Shop cart W/O sessions/cookies... possible?

[salewit]

I have several end users of my shopping cart that will have cookies disabled, or will be behind a firewall that won't allow cookies. Is there any way to do a shopping cart WITHOUT sessions or cookies? If so, how do I identify someone from page to page?

Thanks
Sam

 

[sleipnir214]

PHP can do sessions without cookies. It appends the session data to various URLs within your HTML.



Want the best answers? Ask the best questions!

TANSTAAFL!!

 

[salewit]

Ok, I take it that this isn't automatic since it did NOT append the ID when I refused cookies. Is there a trick to appending it or do I just code that in manually?

 

[sleipnir214]

You can force PHP to do this. Look at the runtime configuration directive session.use_trans_sid



Want the best answers? Ask the best questions!

TANSTAAFL!!

 

[salewit]

Well thanks for your help, but I'm still about ready to pull my hair out. I ran phpinfo() and session.use_trans_sid is already on....

session.use_cookies On On
session.use_only_cookies Off Off
session.use_trans_sid On On

So here's what I did. I created two php files... page1.php and page2.php. I also set my browser to not accept any cookies from anyone. 100% off. Then closed it and re-opened it and went to:

page1.php

<?php
session_start();
session_register("testvar1");
$testvar1 = "Apple";
?>
<html>
<head>
<title>Untitled</title>
</head>
<body>
Page 2<br>
<?php
print session_save_path() . "<br>";
print session_id() . "<br>";
print $testvar;
?>
</body>
</html>

Page 2 is identical except for that I commented out line 2 and 3.

The result I get for page1 is:

Page 1
/tmp
2406abd079e5e7b044dee98238e457b8
Apple

The address bar of my browser simply has the page1.php address in it. NO session ID embedded.

When I run Page 2, it's identical except $testvar is empty now.

I understand why the session variable didn't show up, but I also expected the ID not to show up also.
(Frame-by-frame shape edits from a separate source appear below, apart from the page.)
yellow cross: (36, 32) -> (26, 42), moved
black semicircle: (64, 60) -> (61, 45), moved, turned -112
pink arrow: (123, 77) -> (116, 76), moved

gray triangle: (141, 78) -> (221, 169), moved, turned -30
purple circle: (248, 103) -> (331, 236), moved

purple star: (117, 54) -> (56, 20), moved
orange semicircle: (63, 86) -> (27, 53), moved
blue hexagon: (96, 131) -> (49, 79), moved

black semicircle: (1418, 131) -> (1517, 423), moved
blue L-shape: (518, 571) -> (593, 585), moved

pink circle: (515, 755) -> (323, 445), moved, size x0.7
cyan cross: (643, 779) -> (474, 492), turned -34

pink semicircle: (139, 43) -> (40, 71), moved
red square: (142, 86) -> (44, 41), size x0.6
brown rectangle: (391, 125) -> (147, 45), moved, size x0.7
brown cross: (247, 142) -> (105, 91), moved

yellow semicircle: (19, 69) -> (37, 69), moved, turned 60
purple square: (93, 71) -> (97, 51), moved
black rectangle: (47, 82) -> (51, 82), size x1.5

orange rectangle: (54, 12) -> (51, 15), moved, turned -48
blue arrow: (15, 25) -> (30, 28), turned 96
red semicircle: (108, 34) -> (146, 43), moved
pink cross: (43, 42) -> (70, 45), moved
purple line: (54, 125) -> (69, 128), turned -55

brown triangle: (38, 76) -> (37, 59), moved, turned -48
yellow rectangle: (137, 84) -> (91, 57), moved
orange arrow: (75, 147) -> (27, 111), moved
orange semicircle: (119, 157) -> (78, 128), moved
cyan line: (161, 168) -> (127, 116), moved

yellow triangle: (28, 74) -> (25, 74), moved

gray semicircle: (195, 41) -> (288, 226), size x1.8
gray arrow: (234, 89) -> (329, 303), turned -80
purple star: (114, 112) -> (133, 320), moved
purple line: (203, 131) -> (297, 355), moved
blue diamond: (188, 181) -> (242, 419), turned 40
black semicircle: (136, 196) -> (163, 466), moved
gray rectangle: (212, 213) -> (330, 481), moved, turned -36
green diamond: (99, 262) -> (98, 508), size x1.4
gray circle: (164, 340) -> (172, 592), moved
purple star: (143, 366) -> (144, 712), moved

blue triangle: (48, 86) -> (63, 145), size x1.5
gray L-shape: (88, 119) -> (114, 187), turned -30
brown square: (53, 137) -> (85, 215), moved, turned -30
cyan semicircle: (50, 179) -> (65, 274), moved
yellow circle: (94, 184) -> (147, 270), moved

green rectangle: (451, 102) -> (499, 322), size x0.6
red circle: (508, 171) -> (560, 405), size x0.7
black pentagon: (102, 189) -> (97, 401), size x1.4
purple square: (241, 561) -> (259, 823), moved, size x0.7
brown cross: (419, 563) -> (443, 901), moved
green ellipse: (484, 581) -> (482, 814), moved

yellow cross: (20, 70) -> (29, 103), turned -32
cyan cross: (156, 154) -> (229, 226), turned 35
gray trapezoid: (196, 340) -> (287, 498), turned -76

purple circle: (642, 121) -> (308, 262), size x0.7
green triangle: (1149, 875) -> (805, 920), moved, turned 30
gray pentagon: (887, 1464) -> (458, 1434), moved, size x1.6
How did the session ID show up without cookies? Where was it stored? And how do I use session variables with cookies blocked? And if cookies are disabled yet the session ID is still coming through, why would I EVER need to have the session ID embedded in the URL?

Very confused!

 

[bastienk]

did you set the browser not to accept session cookies?
in IE
goto tools>internet option> privacy > advanced> no session cookie


Bastien

Cat, the other other white meat

 

[pfrancis]

You are using a regular variable in you code instead of the session variables.

On page 1, try using:

$_SESSION['testvar1']="Apple";

On page 2, try using:

print $_SESSION['testvar1'];

Hope that helps.

 

[DRJ478]

I'd recommend to use $_SESSION['myVar'] instead of session_register(). You don't want to build your scripts depending on register_globals.

If you want your script to work regardless of register_globals, you need to instead use the $_SESSION array as $_SESSION entries are automatically registered. If your script uses session_register(), it will not work in environments where the PHP directive register_globals is disabled.

 

[ingresman]

You can also pass around your state information or simple sessionID in hidden fields in the form. .NET uses this and calls it a viewstate. It makes your pages bigger and you will need to include a signature such as an md5 hash to verify that the information has not been changed. I recall that .NET has 9 ways to do session stuff, I don't think that I would recomend this way to go but it is a solution and may be a possible way forwrd.